David Behre weiß als aktiver Sportler die Bedeutung der Deutschen Sporthilfe sehr zu schätzen. „Gerade dann, wenn noch keine Sponsorengelder vorhanden sind, ist es eine große Hilfe und Wertschätzung für die Sportler“, erklärt der Sprinter. Am Anfang ihrer Karriere würden viele Sportler von der Sporthilfe profitieren. „Die Athleten zahlen das der Sporthilfe dann auch wieder zurück“, weiß Behre. Deshalb findet er es auch wichtig, dass die Deutsche Sporthilfe durch den Award Aufmerksamkeit erhält.

Weitere Preisträger

Das ist aber auch bei anderen Preisträgern wie beispielsweise Fußballtrainer-Legende Ottmar Hitzfeld („Lebenswerk“), dem ehemaligen Fußballnationalspieler Philipp Lahm („Star des Jahres“) oder Sportmoderator Reinhold Beckmann („TV-Award“) der Fall. Auf der After-Show-Party feiern sie gemeinsam mit vielen weiteren Größen des Sports.

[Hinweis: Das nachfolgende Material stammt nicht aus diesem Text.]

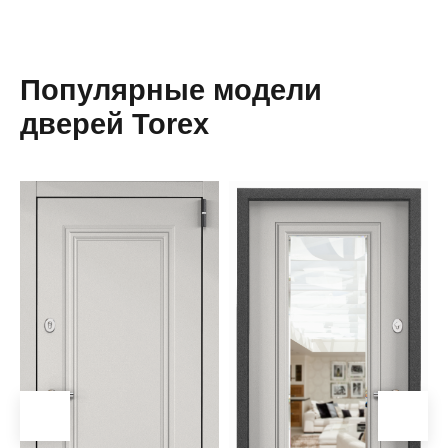
Популярные модели
дверей Torex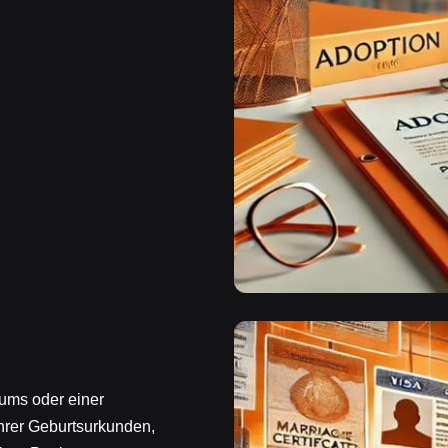
sums oder einer
Ihrer Geburtsurkunden,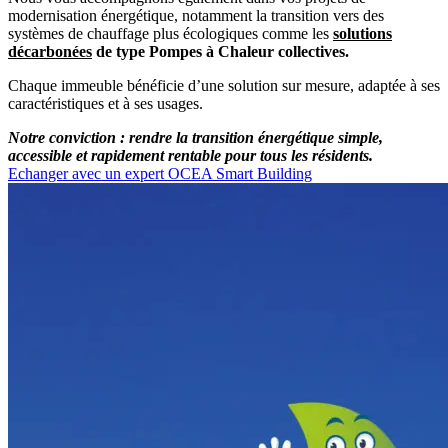
modernisation énergétique, notamment la transition vers des
systèmes de chauffage plus écologiques comme les
solutions
décarbonées
de type Pompes à Chaleur collectives.
Chaque immeuble bénéficie d’une solution sur mesure, adaptée à ses
caractéristiques et à ses usages.
Notre conviction : rendre la transition énergétique simple,
accessible et rapidement rentable pour tous les résidents.
Echanger avec un expert OCEA Smart Building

Passend zum Event wird es auch auf den ERGO Aktionsflächen in der Fischauktionshalle richtig sportlich. Zum einen steht der DFB-Pokal für einen schnellen Schnappschuss zur Verfügung. Zum anderen lädt eine Slackline zum Ausprobieren und Ausbalancieren ein. Wer es bei der ERGO Slackline Challenge am längsten auf dem gespannten Gurtband aushält, gewinnt eine Smartwatch. „Ich habe es versucht und gemerkt, dass ich im stillen Kämmerlein lieber noch mal üben sollte“, meint David Behre und lacht. Siegerin des Abends ist Tina, die ihre Balance für 61 Sekunden auf der Slackline hält. So geht ein launiger und fröhlich-sportlicher Abend zu Ende, der gefühlt nur Sieger hinterlässt.